- **Material to process**:
####################

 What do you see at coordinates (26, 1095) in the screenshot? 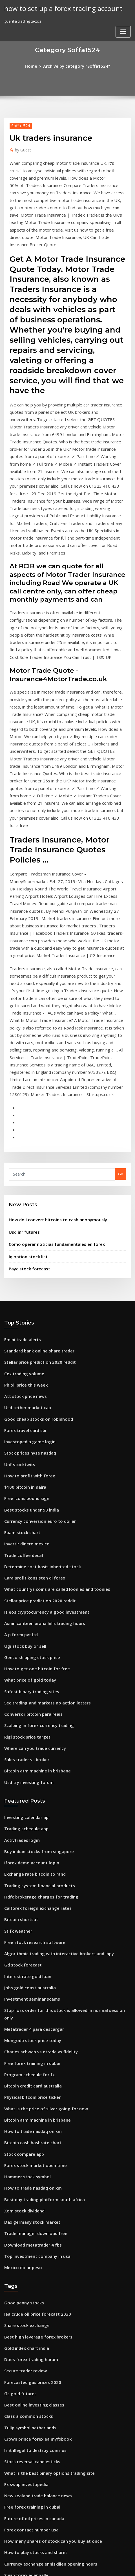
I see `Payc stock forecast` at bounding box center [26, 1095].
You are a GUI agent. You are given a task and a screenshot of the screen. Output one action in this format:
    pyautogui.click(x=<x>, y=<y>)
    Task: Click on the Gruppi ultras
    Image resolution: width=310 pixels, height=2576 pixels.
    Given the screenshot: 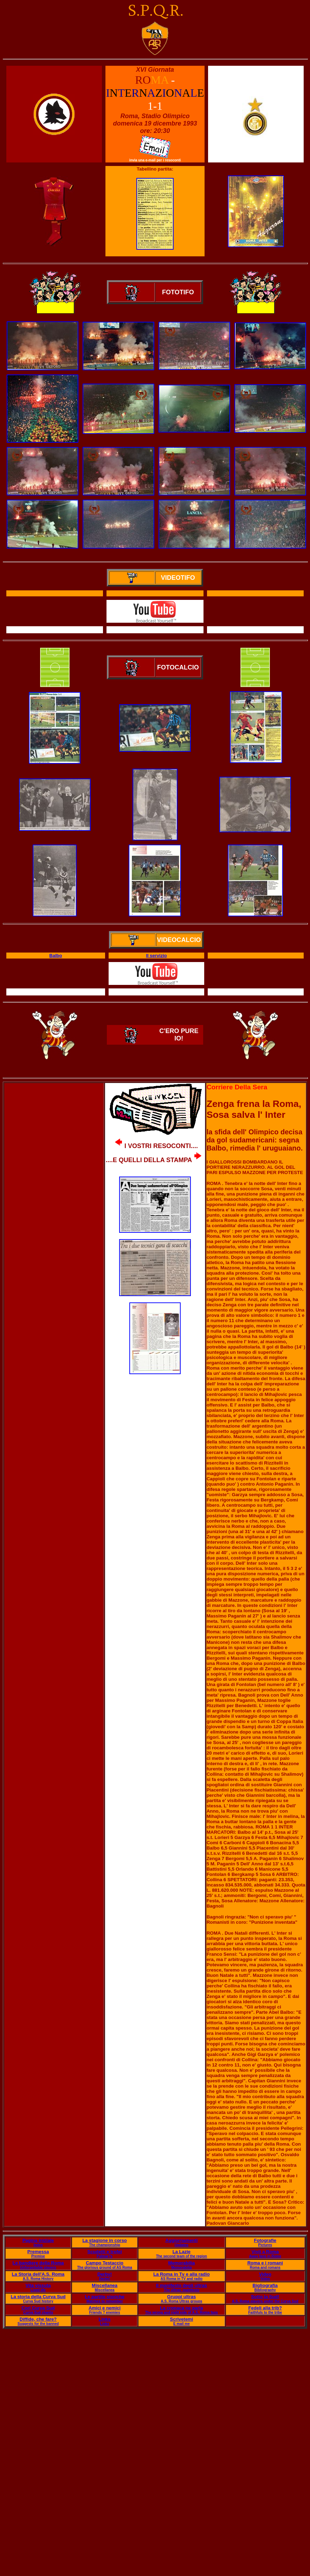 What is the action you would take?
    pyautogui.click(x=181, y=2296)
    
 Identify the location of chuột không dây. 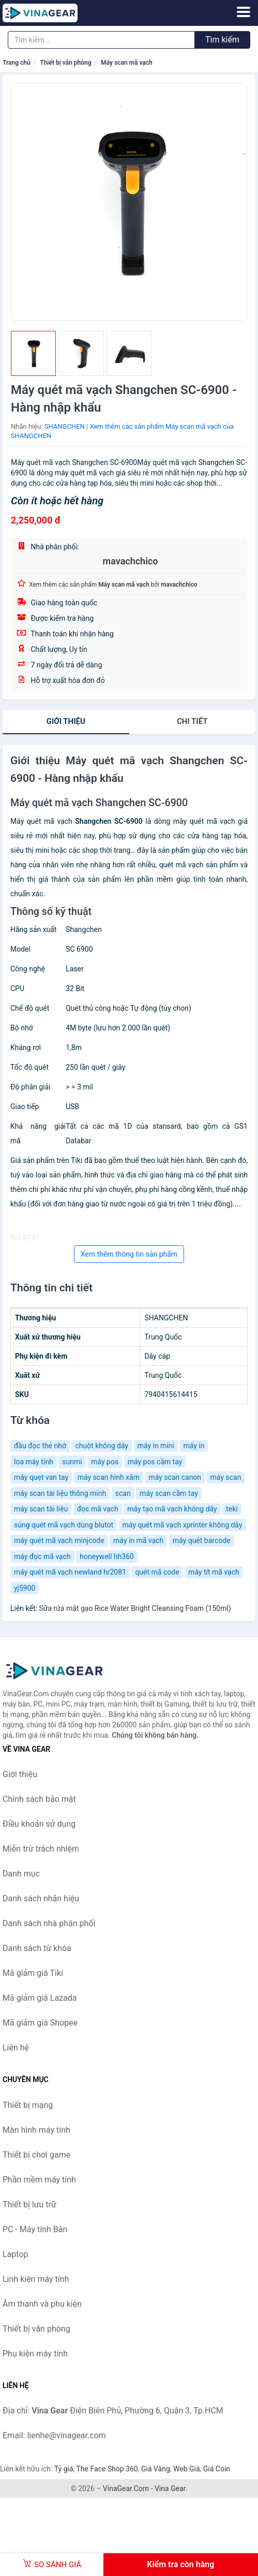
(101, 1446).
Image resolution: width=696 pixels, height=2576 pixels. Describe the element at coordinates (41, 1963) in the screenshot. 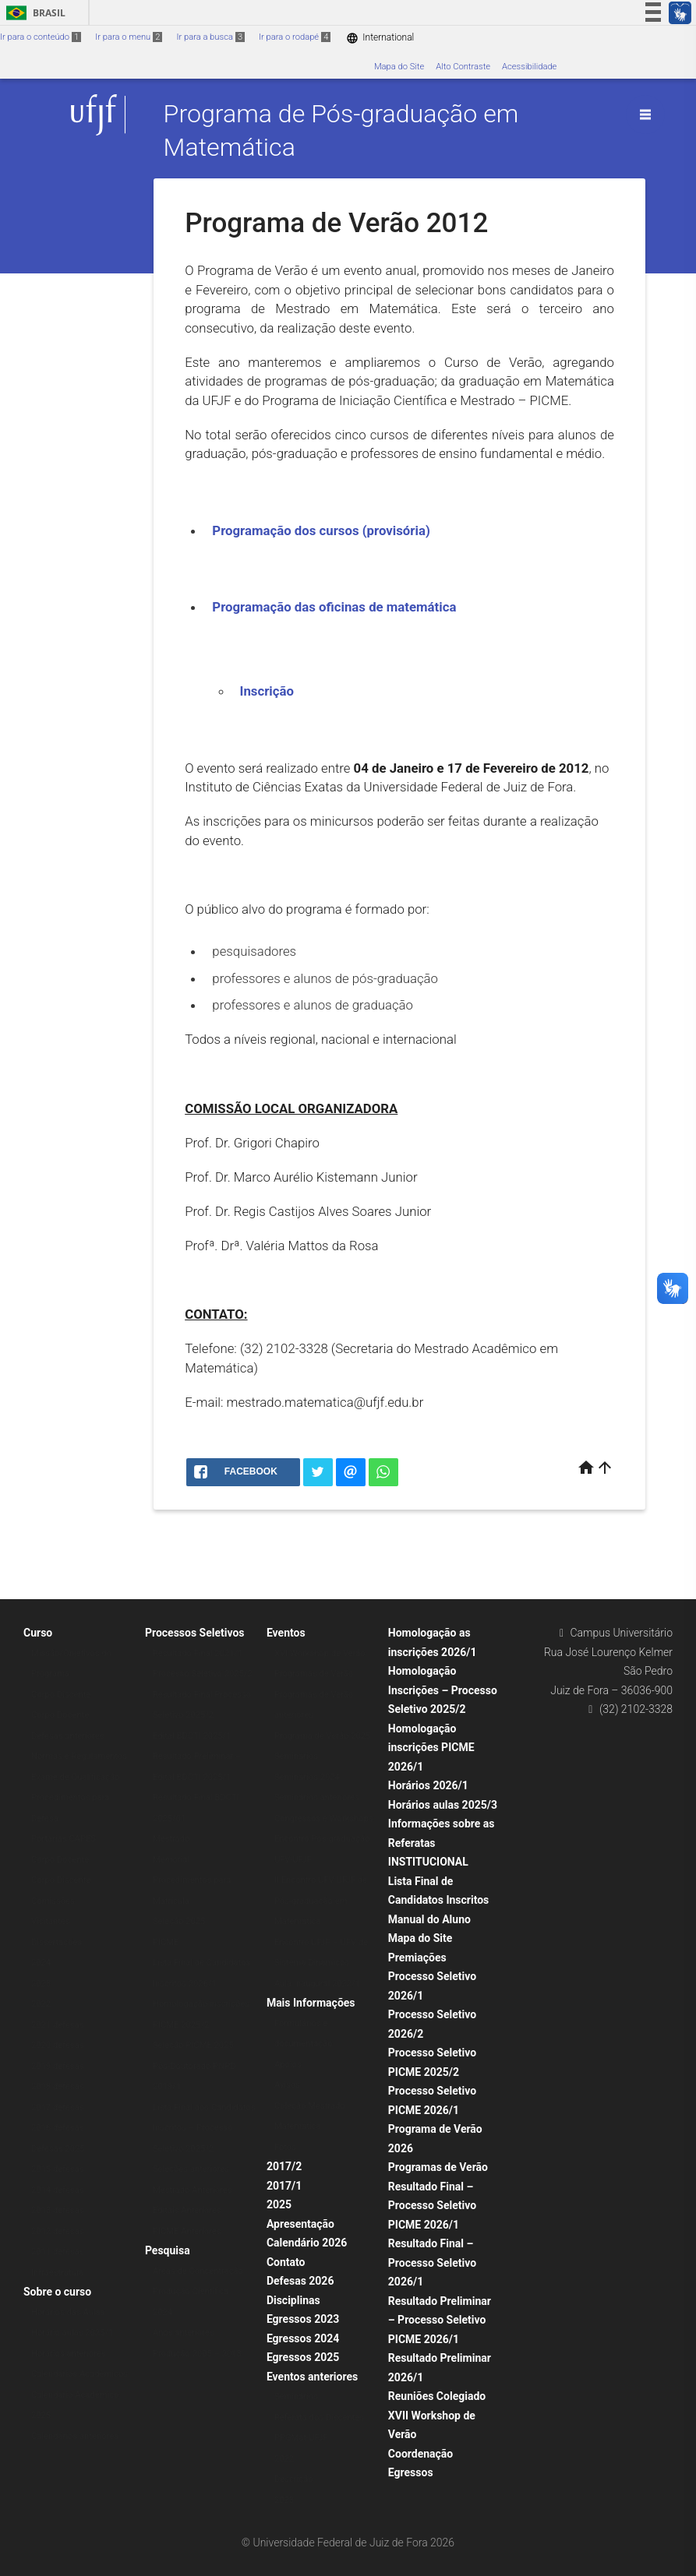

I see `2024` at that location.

####################

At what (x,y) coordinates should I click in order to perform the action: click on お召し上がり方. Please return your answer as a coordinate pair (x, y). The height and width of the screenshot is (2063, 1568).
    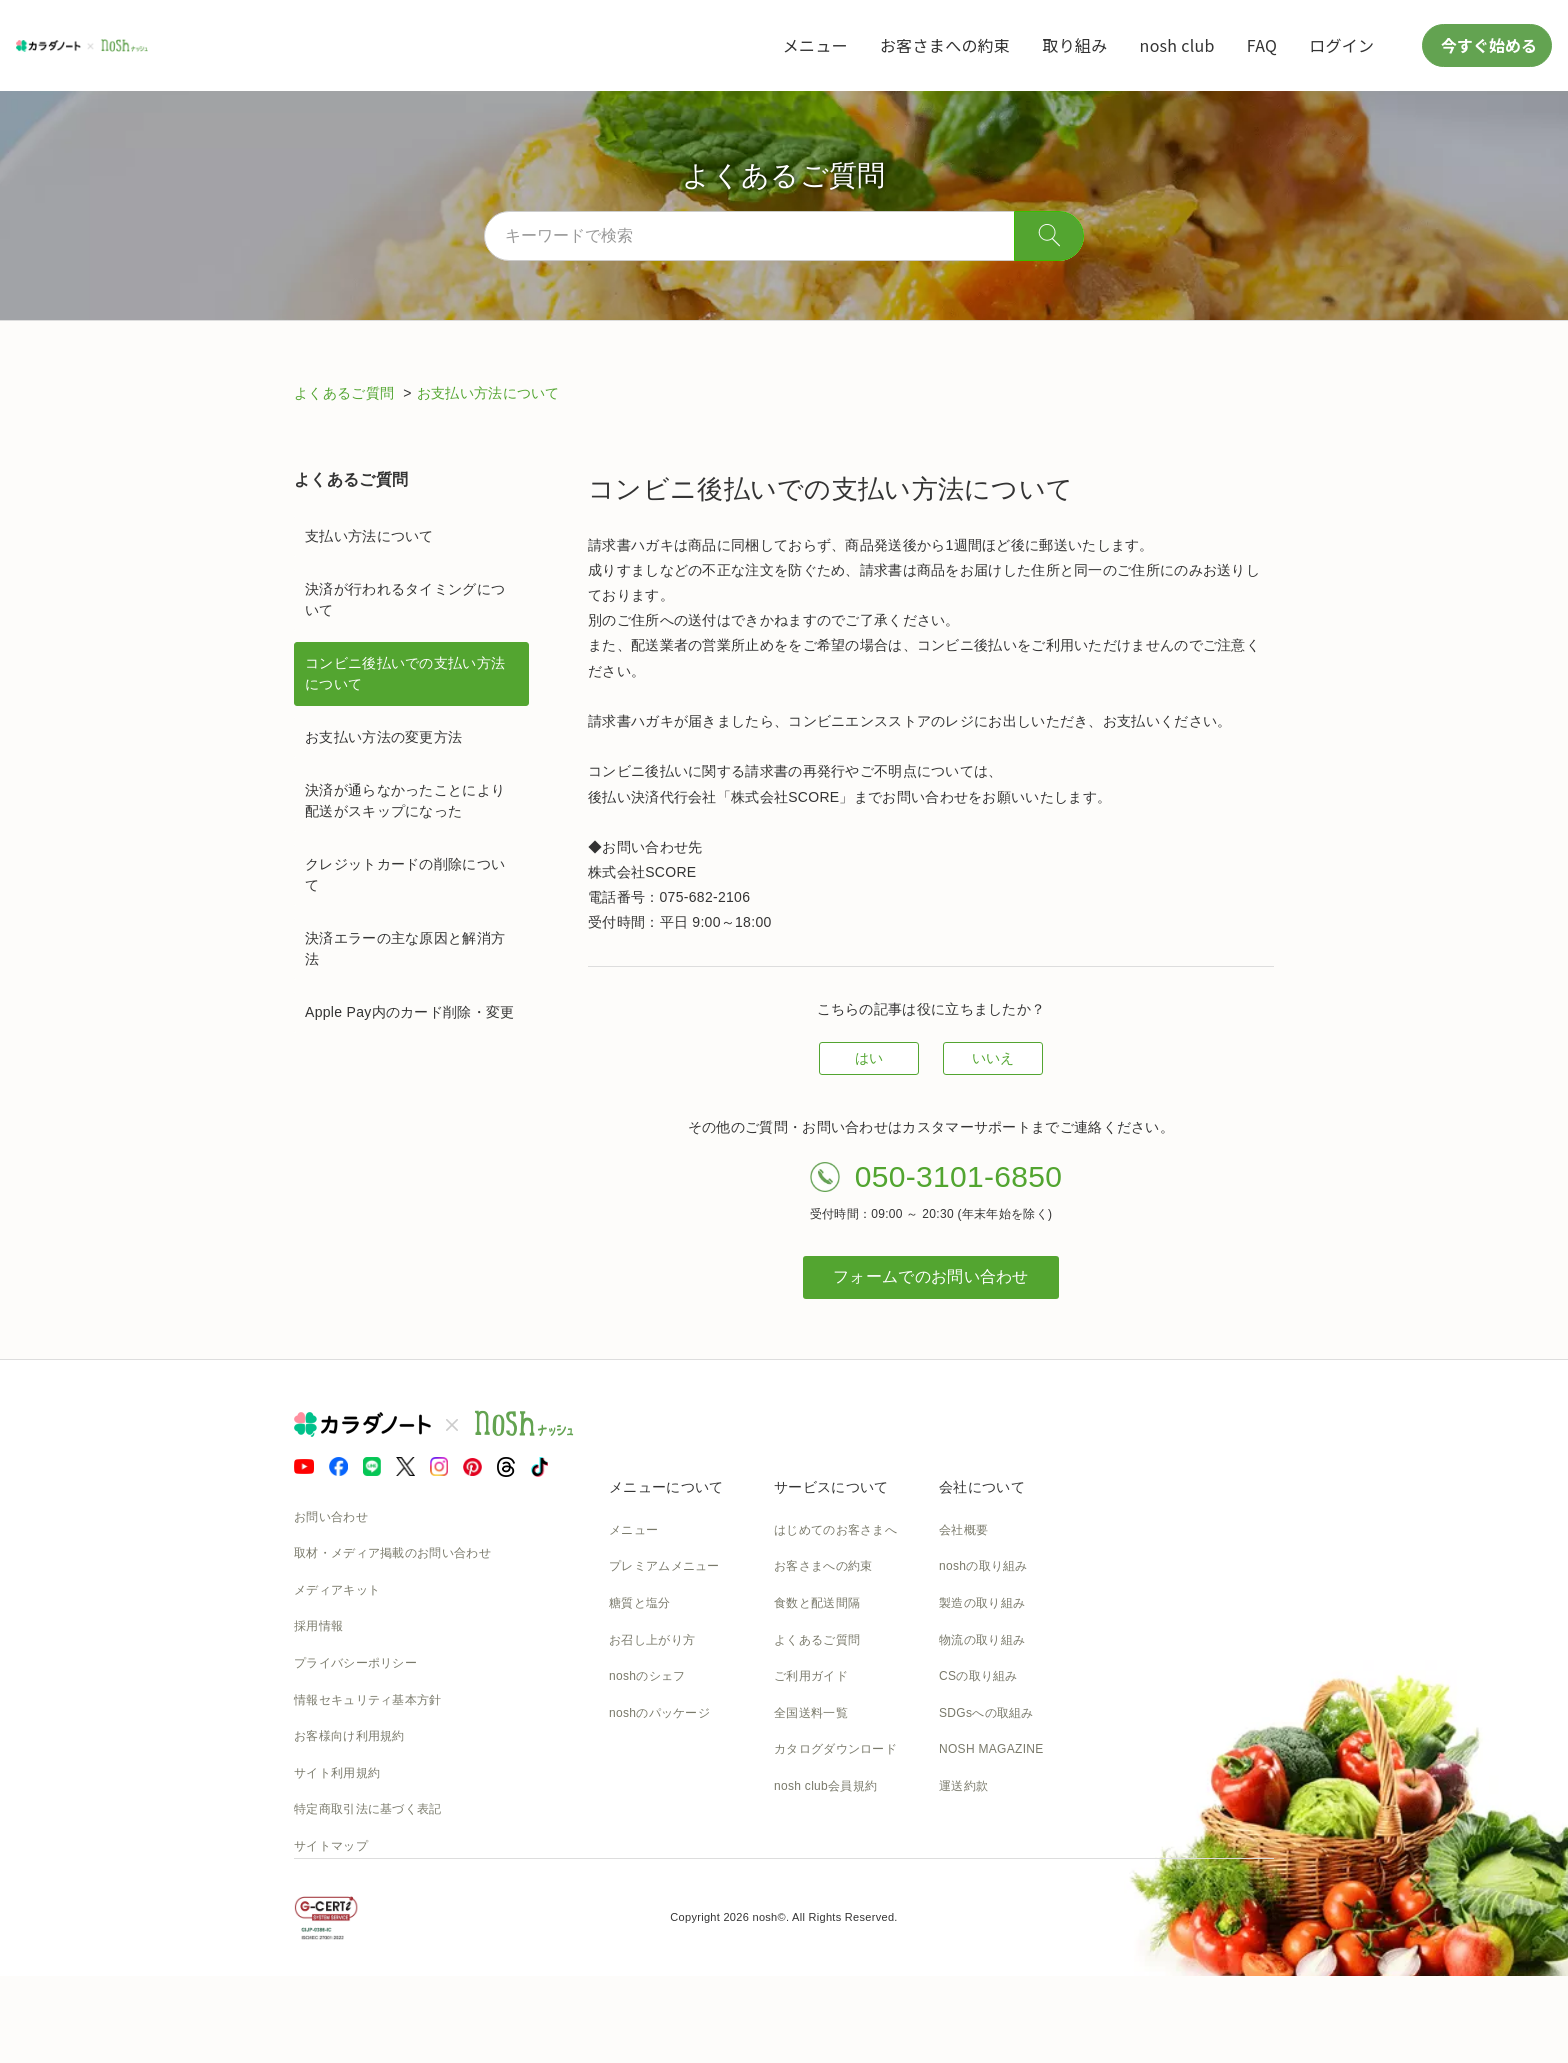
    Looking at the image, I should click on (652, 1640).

####################

- **Description of the task**: Copy only what runs above from the line containing "What do you" through the line containing "You are a GUI", exactly. Leave out the pictures.

- **Answer to this exercise**:
 What do you see at coordinates (26, 1095) in the screenshot? 
I see `Payc stock forecast` at bounding box center [26, 1095].
You are a GUI agent. You are given a task and a screenshot of the screen. Output one action in this format:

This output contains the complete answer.